• PROBLEM STATEMENT:
Only a number is wanted here. Tally the lines of the data that contain "dreamer".
======== RECORDS FOR THIS TASK
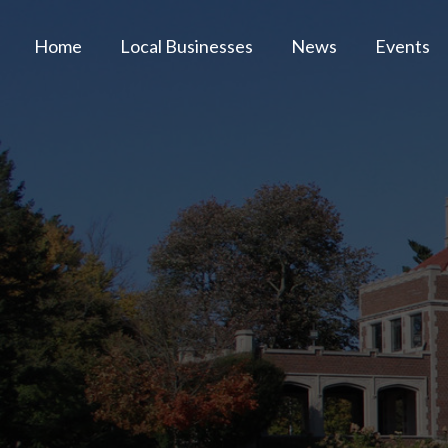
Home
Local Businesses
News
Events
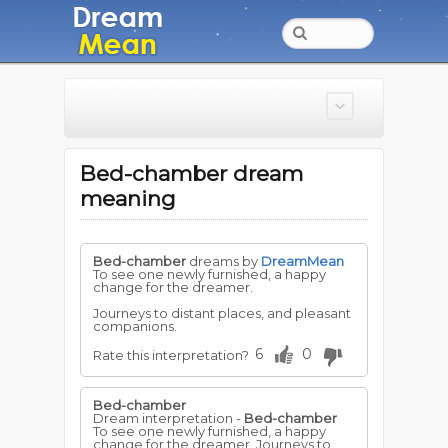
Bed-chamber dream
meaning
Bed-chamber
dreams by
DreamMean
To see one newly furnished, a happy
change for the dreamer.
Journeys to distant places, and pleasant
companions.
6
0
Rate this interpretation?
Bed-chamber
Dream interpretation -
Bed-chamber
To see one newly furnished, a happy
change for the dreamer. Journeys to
================
======== RECORDS FOR THIS TASK
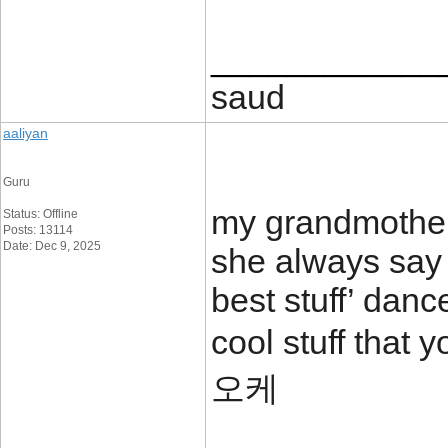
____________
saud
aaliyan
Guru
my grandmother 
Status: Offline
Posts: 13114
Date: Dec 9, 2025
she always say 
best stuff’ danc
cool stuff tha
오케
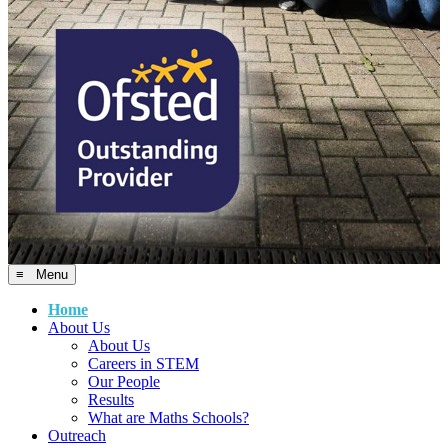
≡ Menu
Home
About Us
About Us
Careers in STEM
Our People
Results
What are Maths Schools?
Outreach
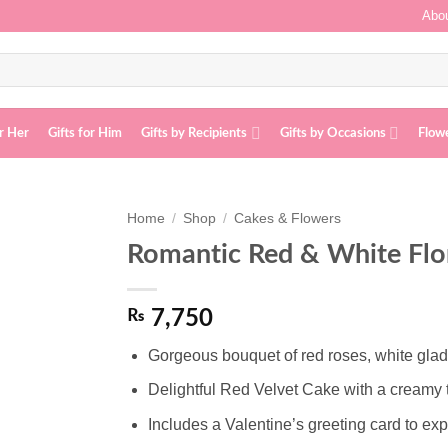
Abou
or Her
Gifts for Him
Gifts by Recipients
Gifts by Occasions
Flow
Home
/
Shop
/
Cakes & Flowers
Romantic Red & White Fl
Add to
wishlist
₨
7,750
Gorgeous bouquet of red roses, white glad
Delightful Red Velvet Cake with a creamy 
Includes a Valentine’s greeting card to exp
================
• RESULT BELOW:
2